Emily Taylor is a young woman who is not in the best of
spirits. At the beginning of Side Effects,
we see her outside a prison gate, waiting for her husband to be released. He
has been gone for years and they have become rather emotionally disconnected. The
next day, Emily is in a parking garage; she gets in her car and rams it into a
wall. She survives and is given antidepressants by a doctor who has been hired
by a new medical company to test out some new pills on patients. Our heroine begins
acting strangely and sleepwalking in the night. During one such trance, she
stabs her husband repeatedly and doesn’t remember it in the morning. This
happens about halfway through and in any other movie would be a spoiler for me
to mention it. This is not any other movie.
February and March are usually dreary months for movie
critics. They are sort of a cinematic limbo in-between the great award season
movies and the decent summer blockbusters. Studios like to dump all their crap
onto these months in the hope of making a buck off of them during the draught. I
seem to remember that about this time last year, Steven Soderbergh saved the
day with his excellent action movie Haywire.
Here he is again with a mystery movie that actually delivers what it promises. It’s
possible that I’m a complete idiot, but Side
Effects thoroughly fooled me. It’s really two separate movie joined
together: the one you think is happening and the one actually happening. I
admit that the end results were a little too lengthy for their own good. The
explanation could only be anti-climactic after how long we are kept in the dark.
That section of the movie that keeps all its cards concealed until the last
moment is superb. If I didn’t catch on, I would like to think that most people
won’t.
Rooney Mara stars in a role that requires her to behave in
the exact opposite way she did when she stunned us all in The Girl with the Dragon Tattoo last year. In that, she was strong
and powerful. In this, she is timid and fragile, and still stunning.
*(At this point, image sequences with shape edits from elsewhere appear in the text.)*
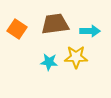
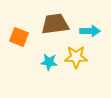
orange square: moved 2 px right, 8 px down; rotated 12 degrees counterclockwise
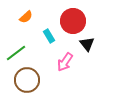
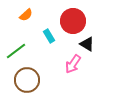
orange semicircle: moved 2 px up
black triangle: rotated 21 degrees counterclockwise
green line: moved 2 px up
pink arrow: moved 8 px right, 2 px down
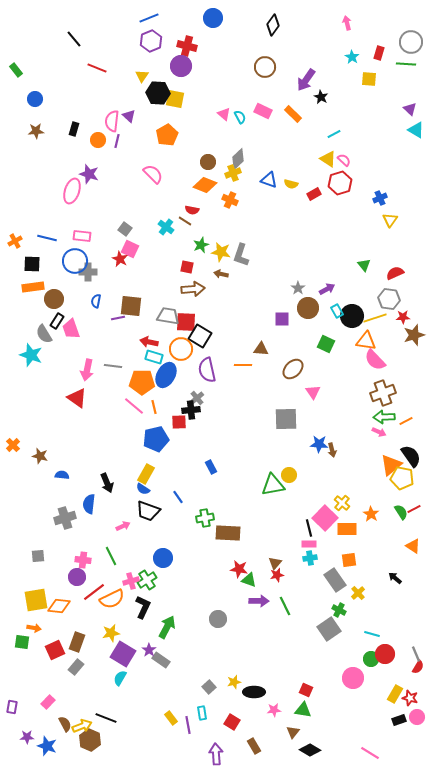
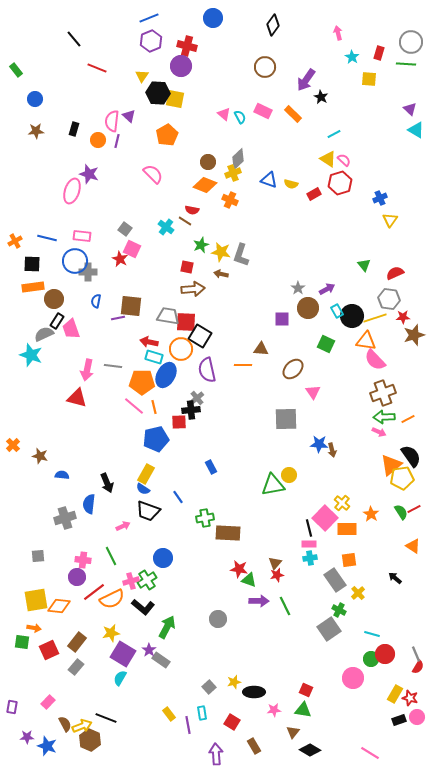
pink arrow at (347, 23): moved 9 px left, 10 px down
pink square at (130, 249): moved 2 px right
gray semicircle at (44, 334): rotated 96 degrees clockwise
red triangle at (77, 398): rotated 20 degrees counterclockwise
orange line at (406, 421): moved 2 px right, 2 px up
yellow pentagon at (402, 478): rotated 20 degrees counterclockwise
black L-shape at (143, 607): rotated 105 degrees clockwise
brown rectangle at (77, 642): rotated 18 degrees clockwise
red square at (55, 650): moved 6 px left
yellow rectangle at (171, 718): moved 2 px left, 4 px up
If the
movie were to be compared to a magic trick, Mara is the card up Soderbergh’s
sleeve. She is the key ingredient in the movie’s successful manipulation of its
audience, and it would never have worked without her. Also good, but possibly a
little too frantic, is Jude Law as the psychiatrist who turns makeshift
detective when things start going awry. Catherine Zeta-Jones also appears in a
supporting role of (thankfully) some substance. Hidden behind a dorky-librarian-esque
façade, she is yet another one of the pieces of the puzzle that doesn’t seem to
fit until, of course, it does.
This is all film trickery at its finest. I enjoyed it a
great deal and would certainly recommend at least one viewing for the curious.
On the other hand, is it something that will stand up after repeat viewings?
Probably not, but it’s a great ride while it lasts.